Repeat every line of the data exactly; the pictures stay out.

● **Data for this exercise**
★ ★ ★
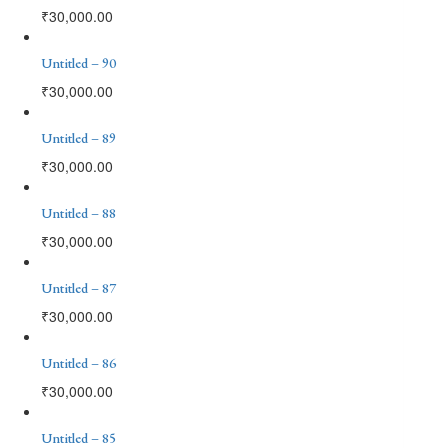
₹
30,000.00
Untitled – 90
₹
30,000.00
Untitled – 89
₹
30,000.00
Untitled – 88
₹
30,000.00
Untitled – 87
₹
30,000.00
Untitled – 86
₹
30,000.00
Untitled – 85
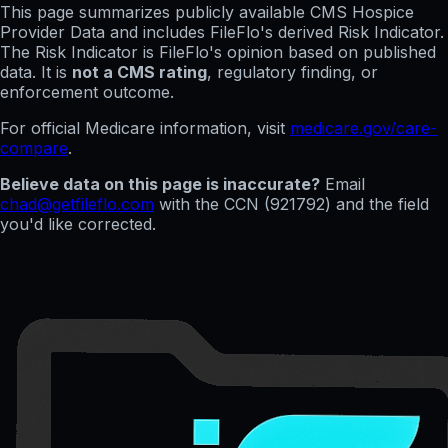
This page summarizes publicly available CMS Hospice
Provider Data and includes FileFlo's derived Risk Indicator.
The Risk Indicator is FileFlo's opinion based on published
data. It is
not a CMS rating
, regulatory finding, or
enforcement outcome.
For official Medicare information, visit
medicare.gov/care-
compare
.
Believe data on this page is inaccurate?
Email
chad@getfileflo.com
with the CCN (
921792
) and the field
you'd like corrected.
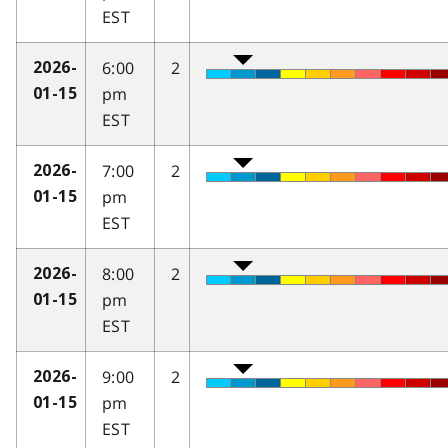
EST
6:00
2
2026-
pm
01-15
EST
7:00
2
2026-
pm
01-15
EST
8:00
2
2026-
pm
01-15
EST
9:00
2
2026-
pm
01-15
EST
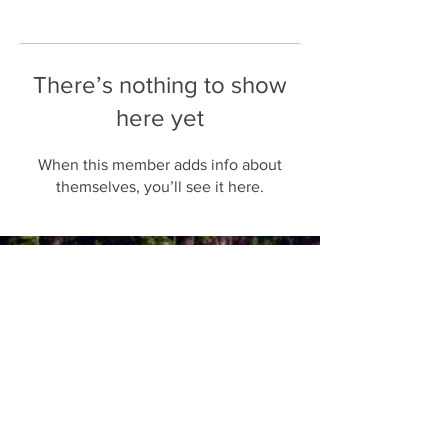
There’s nothing to show
here yet
When this member adds info about
themselves, you’ll see it here.
Follow us on Instagram
Join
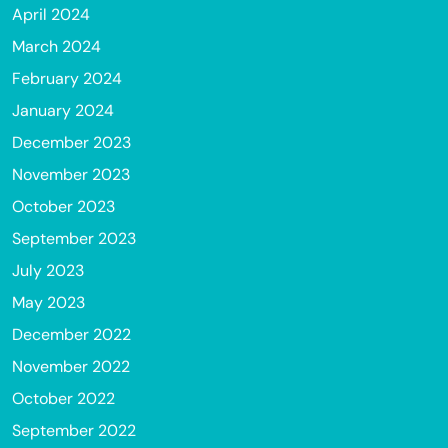
April 2024
March 2024
February 2024
January 2024
December 2023
November 2023
October 2023
September 2023
July 2023
May 2023
December 2022
November 2022
October 2022
September 2022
★ ★ ★
● **Response to this task**
₹
30,000.00
Untitled – 90
₹
30,000.00
Untitled – 89
₹
30,000.00
Untitled – 88
₹
30,000.00
Untitled – 87
₹
30,000.00
Untitled – 86
₹
30,000.00
Untitled – 85
This page summarizes publicly available CMS Hospice
Provider Data and includes FileFlo's derived Risk Indicator.
The Risk Indicator is FileFlo's opinion based on published
data. It is
not a CMS rating
, regulatory finding, or
enforcement outcome.
For official Medicare information, visit
medicare.gov/care-
compare
.
Believe data on this page is inaccurate?
Email
chad@getfileflo.com
with the CCN (
921792
) and the field
you'd like corrected.
EST
6:00
2
2026-
pm
01-15
EST
7:00
2
2026-
pm
01-15
EST
8:00
2
2026-
pm
01-15
EST
9:00
2
2026-
pm
01-15
EST
There’s nothing to show
here yet
When this member adds info about
themselves, you’ll see it here.
Follow us on Instagram
Join
April 2024
March 2024
February 2024
January 2024
December 2023
November 2023
October 2023
September 2023
July 2023
May 2023
December 2022
November 2022
October 2022
September 2022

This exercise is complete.